Mais cette dislocation a aussi ses adeptes parmi ceux, à gauche comme à droite, qui sacralisent la Nation comme la borne indépassable de toute action publique légitime. Ce qu’elle était en effet devenue depuis la fin du XVIIIe siècle et surtout à partir du XIXe siècle. Soit que la Nation soit pour eux l’espace exclusif où la citoyenneté peut s’exercer pleinement, soit qu’elle soit plus simplement le seul rempart d’une identité menacée. L’alliance des deux groupes autour du concept de souveraineté pouvant, bien sûr, se faire le temps de tout casser pour exploser ensuite. Trop tard pour revenir en arrière.
Mesurer l’importance de ce qui est commun aux Européens
La question initiale posée par ce livre prend alors tout son sens. Car y répondre, y trouver une explication mais aussi une solution, une issue, c’est intervenir enfin au cœur de l’engrenage implacable qui s’est mis en place et qui broie les meilleures volontés.
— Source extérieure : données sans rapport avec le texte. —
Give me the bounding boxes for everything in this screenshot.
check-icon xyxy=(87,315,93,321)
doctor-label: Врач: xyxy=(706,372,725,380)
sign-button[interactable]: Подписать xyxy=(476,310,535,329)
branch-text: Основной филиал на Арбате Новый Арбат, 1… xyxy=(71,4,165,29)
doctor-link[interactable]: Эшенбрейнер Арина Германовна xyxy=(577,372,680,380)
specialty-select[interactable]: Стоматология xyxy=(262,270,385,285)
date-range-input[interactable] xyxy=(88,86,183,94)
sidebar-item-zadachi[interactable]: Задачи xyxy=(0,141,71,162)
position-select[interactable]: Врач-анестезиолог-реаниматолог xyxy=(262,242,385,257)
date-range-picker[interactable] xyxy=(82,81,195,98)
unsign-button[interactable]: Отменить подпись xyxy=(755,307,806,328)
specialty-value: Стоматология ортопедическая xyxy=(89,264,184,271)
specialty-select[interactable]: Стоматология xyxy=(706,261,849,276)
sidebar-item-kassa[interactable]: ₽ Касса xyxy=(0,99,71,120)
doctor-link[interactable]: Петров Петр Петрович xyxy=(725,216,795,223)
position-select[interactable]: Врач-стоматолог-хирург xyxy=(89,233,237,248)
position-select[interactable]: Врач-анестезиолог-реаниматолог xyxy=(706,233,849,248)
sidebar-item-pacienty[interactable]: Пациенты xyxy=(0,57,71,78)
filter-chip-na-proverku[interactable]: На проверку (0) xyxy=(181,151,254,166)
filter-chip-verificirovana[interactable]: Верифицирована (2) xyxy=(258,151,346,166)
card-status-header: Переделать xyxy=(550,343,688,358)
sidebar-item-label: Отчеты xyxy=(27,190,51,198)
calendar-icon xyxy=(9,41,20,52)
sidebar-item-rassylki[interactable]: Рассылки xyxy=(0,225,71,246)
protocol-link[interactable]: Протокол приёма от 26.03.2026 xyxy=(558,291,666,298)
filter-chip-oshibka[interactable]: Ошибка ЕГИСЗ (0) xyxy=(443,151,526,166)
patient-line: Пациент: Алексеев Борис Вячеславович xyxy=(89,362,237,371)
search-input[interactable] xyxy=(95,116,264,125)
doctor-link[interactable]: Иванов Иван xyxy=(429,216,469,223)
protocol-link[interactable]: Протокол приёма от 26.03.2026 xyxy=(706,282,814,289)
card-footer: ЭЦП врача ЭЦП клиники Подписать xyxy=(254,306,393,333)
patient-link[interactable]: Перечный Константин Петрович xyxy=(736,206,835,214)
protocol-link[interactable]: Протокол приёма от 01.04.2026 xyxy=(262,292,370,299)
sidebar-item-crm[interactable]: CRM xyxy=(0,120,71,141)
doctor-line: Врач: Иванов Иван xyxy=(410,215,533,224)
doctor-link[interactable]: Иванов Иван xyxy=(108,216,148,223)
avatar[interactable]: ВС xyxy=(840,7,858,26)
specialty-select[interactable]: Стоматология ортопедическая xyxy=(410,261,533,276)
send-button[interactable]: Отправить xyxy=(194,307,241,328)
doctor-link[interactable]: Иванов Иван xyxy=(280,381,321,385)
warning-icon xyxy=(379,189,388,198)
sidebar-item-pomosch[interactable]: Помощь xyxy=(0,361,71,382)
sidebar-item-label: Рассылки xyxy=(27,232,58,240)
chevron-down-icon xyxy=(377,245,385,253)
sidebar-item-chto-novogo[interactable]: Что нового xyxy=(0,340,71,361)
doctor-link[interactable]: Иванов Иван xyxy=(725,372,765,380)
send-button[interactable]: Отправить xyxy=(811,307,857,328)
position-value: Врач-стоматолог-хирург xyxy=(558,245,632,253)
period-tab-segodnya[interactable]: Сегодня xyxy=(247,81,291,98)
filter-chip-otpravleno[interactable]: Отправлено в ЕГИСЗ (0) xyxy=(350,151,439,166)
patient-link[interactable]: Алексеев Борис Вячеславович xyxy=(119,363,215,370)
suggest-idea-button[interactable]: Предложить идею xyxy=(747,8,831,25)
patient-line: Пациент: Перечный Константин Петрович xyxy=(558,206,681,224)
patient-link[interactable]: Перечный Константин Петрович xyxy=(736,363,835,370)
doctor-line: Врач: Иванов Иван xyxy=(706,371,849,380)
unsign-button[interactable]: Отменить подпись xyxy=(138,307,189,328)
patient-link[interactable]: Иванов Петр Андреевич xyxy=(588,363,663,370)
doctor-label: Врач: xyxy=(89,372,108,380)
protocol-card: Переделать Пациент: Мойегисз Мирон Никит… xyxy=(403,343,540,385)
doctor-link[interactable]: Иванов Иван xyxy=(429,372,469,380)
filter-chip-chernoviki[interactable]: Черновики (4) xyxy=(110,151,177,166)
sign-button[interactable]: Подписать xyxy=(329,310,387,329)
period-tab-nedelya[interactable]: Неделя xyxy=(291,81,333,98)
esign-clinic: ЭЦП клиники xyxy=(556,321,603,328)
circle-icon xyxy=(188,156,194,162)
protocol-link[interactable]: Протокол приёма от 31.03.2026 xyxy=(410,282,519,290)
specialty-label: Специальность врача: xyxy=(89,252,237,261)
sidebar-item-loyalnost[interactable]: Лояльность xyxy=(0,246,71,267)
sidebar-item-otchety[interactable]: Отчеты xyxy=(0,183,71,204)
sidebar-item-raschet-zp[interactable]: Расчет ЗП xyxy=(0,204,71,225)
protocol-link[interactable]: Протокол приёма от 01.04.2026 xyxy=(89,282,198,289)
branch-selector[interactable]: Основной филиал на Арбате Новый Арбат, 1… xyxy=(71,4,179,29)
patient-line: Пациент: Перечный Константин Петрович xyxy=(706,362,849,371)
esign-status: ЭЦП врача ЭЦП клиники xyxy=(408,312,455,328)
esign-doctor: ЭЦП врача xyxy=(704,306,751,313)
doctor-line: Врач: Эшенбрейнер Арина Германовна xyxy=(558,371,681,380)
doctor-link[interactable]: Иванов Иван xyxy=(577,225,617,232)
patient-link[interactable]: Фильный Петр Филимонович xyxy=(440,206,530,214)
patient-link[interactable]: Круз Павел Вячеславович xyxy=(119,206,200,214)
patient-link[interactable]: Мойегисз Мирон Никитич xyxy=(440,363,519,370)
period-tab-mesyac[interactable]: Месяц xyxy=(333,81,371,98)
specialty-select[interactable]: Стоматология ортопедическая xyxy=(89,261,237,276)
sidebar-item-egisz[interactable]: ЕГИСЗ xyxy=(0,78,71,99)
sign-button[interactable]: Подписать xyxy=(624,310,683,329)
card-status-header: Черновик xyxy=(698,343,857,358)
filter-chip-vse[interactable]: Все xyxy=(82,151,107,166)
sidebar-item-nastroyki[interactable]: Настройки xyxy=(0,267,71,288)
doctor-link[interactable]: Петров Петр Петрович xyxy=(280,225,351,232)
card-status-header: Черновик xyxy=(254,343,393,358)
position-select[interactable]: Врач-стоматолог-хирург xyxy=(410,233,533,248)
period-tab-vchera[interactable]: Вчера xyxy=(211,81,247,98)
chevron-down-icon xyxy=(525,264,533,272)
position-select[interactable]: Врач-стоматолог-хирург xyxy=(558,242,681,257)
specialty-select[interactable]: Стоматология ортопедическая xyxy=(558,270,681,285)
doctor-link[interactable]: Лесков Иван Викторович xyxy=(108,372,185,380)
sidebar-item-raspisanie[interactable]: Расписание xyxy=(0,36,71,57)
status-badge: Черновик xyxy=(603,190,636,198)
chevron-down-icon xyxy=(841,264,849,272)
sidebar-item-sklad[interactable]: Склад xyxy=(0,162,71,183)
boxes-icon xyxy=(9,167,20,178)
C’est le stopper net, réorienter la course, autrement qu’elle n’était peut-être, sans doute ; et aller de l’avant, échapper à la spirale destructrice qui semble tout happer de ce que nous avons mis des décennies à bâtir. Il ne s’agit donc pas ici d’élaborer un programme politique, mais bien, en amont, d’essayer tant qu’il en est encore temps, de comprendre comment chacun de nos pays s’est constitué. De savoir quel est notre imaginaire commun et respectif. Car d’où l’on vient indiquera où l’on va, où l’on peut aller et à quel prix, imposera des corrections qui permettront, non de disparaître, mais justement de continuer notre course parmi les nations.